Something’s fishy: 1 in 5 seafood products are mislabelled, study finds
Global News
The fish advertised at a seafood counter or on a sushi restaurant's menu might not be the same one that ends up in your shopping bag or on your plate, a Calgary study warns.
One of every five pieces of seafood bought from a Calgary restaurant or grocer was mislabelled at best or an entirely different species than what was claimed on the packaging, a new study published Monday finds.
The latest study in what’s been a long-identified trend across Canada has major implications for consumers’ health and wallets, as well as for the protection of endangered species, one of the study’s authors tells Global News.

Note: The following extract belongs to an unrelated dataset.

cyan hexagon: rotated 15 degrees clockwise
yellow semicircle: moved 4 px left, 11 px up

“There’s no way for you as the consumer to have any idea if what you bought is what you got when you’re buying sushi. And that’s just the sad reality of it right now,” says Matthew Morris, associate professor of biology at Ambrose University in Calgary.

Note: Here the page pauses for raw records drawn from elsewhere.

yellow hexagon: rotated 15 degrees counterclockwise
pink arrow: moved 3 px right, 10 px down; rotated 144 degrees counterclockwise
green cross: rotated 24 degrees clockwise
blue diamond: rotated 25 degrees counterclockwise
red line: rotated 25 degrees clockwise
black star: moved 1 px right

The problem is wider than your favourite all-you-can-eat sushi joint, according to the study published Monday in PeerJ’s biodiversity and conservation journal.
Students from Ambrose, which describes itself as a private Christian liberal arts university, worked with peers at Mount Royal University and the University of Calgary between 2014 and 2020 to sample a variety of seafood at grocers and restaurants in the city and cross reference their “DNA barcode” with what was on the label.

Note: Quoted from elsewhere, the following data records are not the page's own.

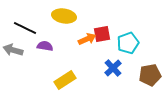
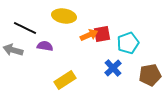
orange arrow: moved 2 px right, 4 px up
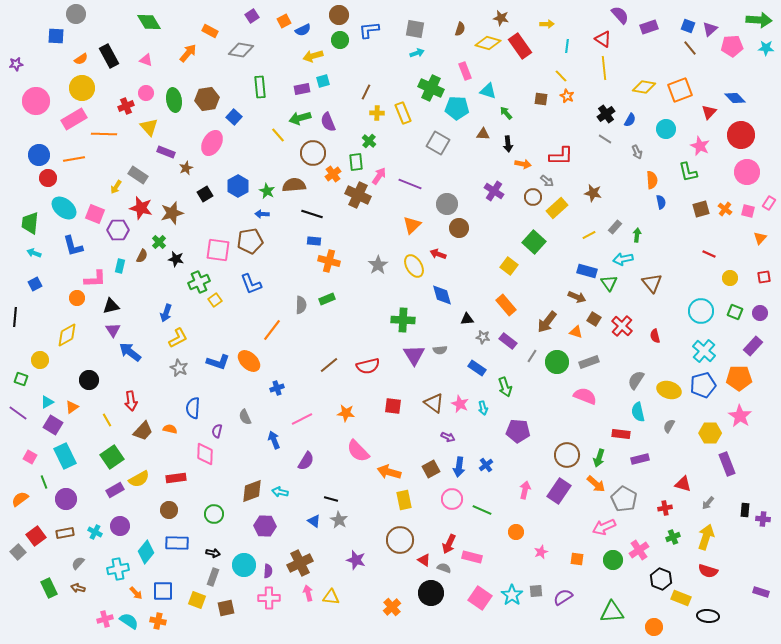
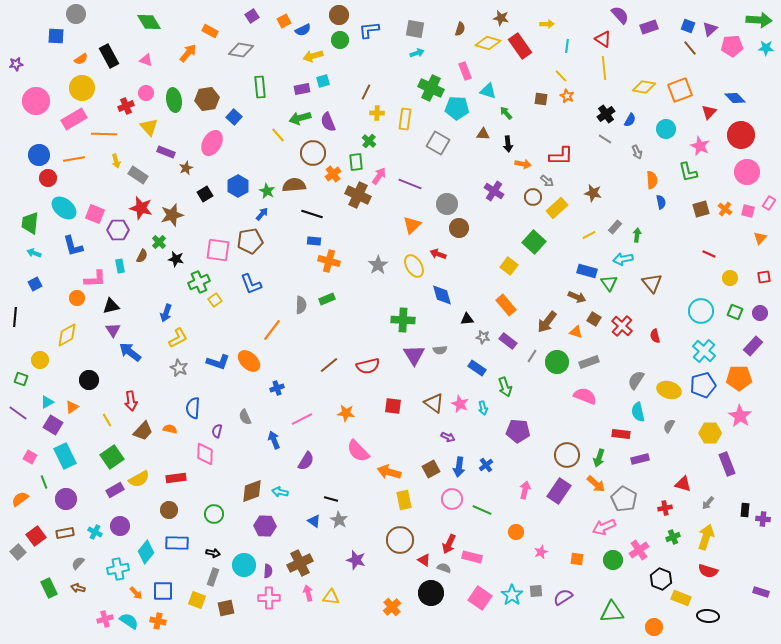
yellow rectangle at (403, 113): moved 2 px right, 6 px down; rotated 30 degrees clockwise
yellow arrow at (116, 187): moved 26 px up; rotated 48 degrees counterclockwise
brown star at (172, 213): moved 2 px down
blue arrow at (262, 214): rotated 128 degrees clockwise
cyan rectangle at (120, 266): rotated 24 degrees counterclockwise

The results found that roughly one in five products were mislabelled to the point where the wrong species was substituted for what was sold. That includes both invertebrates such as shrimp, oysters and octopus as well as finfish like cod or salmon.
Misidentification rates were slightly higher, around one in three, when “semantic mislabelling” was included — a broader classification where an inaccurate label was used on something like “freshwater eel,” but consumers were likely still getting some form of eel.
But Morris explains that the most egregious instances are when a student purchased a cut of Atlantic salmon, only to find they had received rainbow trout that was manipulated to give its flesh the same pink colour as salmon.